当前位置:主页 > 科技论文 > 软件论文 >

基于Hadoop集群的作业调度算法研究与改进

发布时间:2018-03-08 16:40

  本文选题:Hadoop集群 切入点:作业调度 出处:《沈阳工业大学》2017年硕士论文 论文类型:学位论文


【摘要】:随着大数据时代的到来,云计算受到了商业界和各类研究人员的高度关注。Hadoop是Apache组织开发的一种开源的云计算平台。Hadoop平台主要由两部分组成,分别是Hadoop的基本HDFS分布式文件系统和Hadoop的核心MapReduce计算框架。MapReduce计算框架作为Hadoop的核心内容,主要功能是数据处理。而在MapReduce框架中的作业调度技术,在系统中起到分配系统资源的关键性作用。
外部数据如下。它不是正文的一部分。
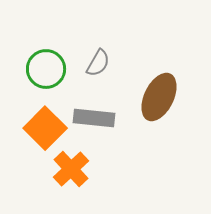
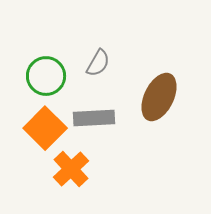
green circle: moved 7 px down
gray rectangle: rotated 9 degrees counterclockwise
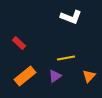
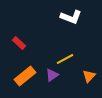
yellow line: moved 1 px left, 1 px down; rotated 18 degrees counterclockwise
purple triangle: moved 3 px left, 1 px up
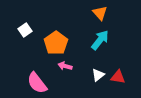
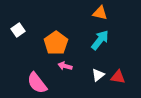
orange triangle: rotated 35 degrees counterclockwise
white square: moved 7 px left
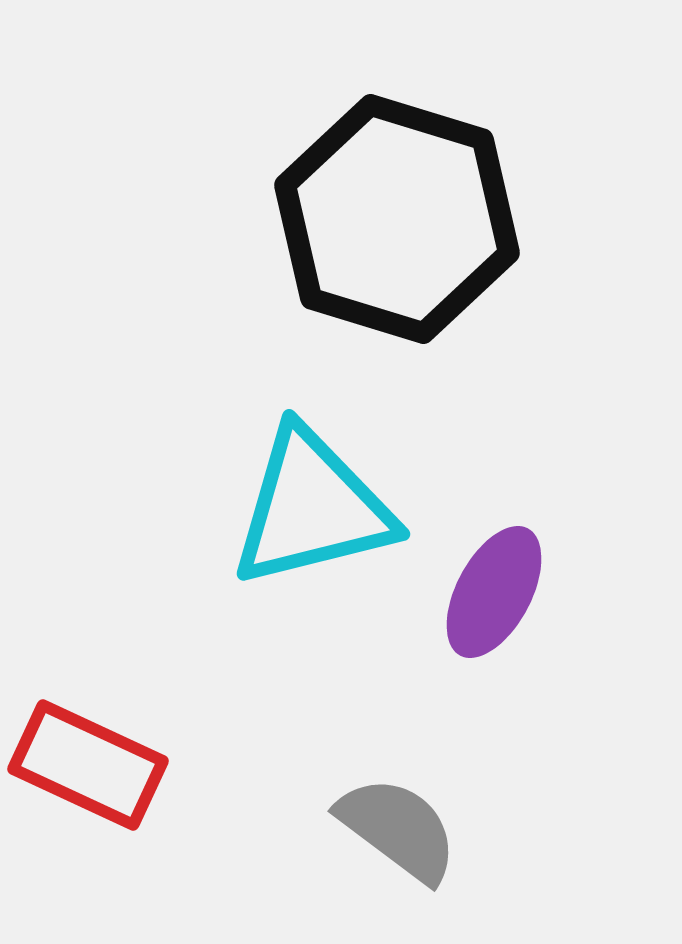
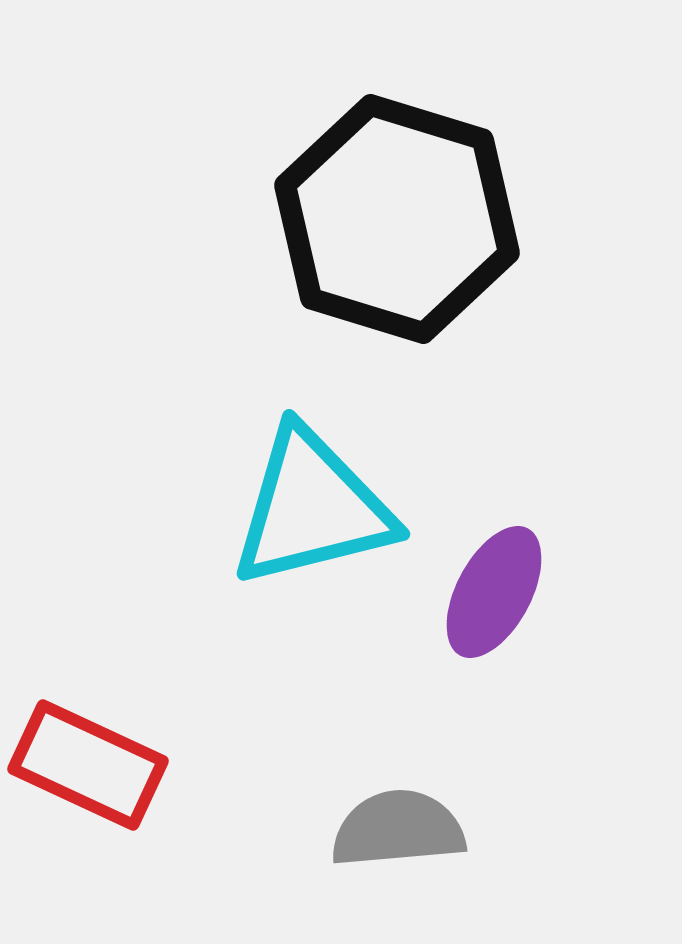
gray semicircle: rotated 42 degrees counterclockwise
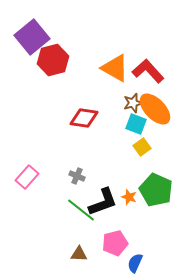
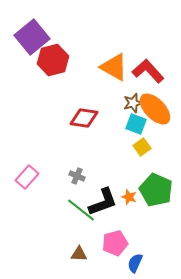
orange triangle: moved 1 px left, 1 px up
但Hadoop自带的调度算法都存在着不同的缺点,所以研究调度算法的缺点并进行有针对性的改进是有必要的。调度算法的性能是影响系统性能的重要因素,在Hadoop集群环境下,系统性能的主要指标有数据本地性和作业的平均完成时间。本地性调度算法的本质是提高Hadoop集群的数据本地性,减少网络传输开销避免阻塞。为提高数据本地性,本文提出一种本地性调度算法,该算法分别定义了Map任务和Reduce任务的节点选取条件。调度算法对HDFS中分片后的数据进行处理,尽可能使数据在本地节点运行。在本地性调度算法中,Map任务的完成时间不同,启动Early Shuffle机制后Reduce任务存在空闲等待现象,影响作业的平均完成时间,使得作业的完成时间增加。针对上述问题,本文提出一种新的调度策略,它是一种保证数据本地性,集成可抢占式的调度策略。在Reduce任务等待时挂起该任务并释放资源给其他Map任务,当Map任务完成一定程度后重新调度Reduce任务,这样既满足了算法的数据本地性,也降低了作业的平均完成时间。本文最后描述了在Hadoop集群平台下实现新的调度算法,并通过对集成抢占式的本地性调度策略和非集成抢占式的本地性调度策略进行比较,观察性能的变化。通过在集群环境下的实验发现,本文提出的算法在各节点的本地数据平均完成度提高了17%,算法集成抢占调度策略后平均完成时间降低了14.12%,有效优化了数据本地性性能,降低了网络传输,且降低了作业的平均完成时间。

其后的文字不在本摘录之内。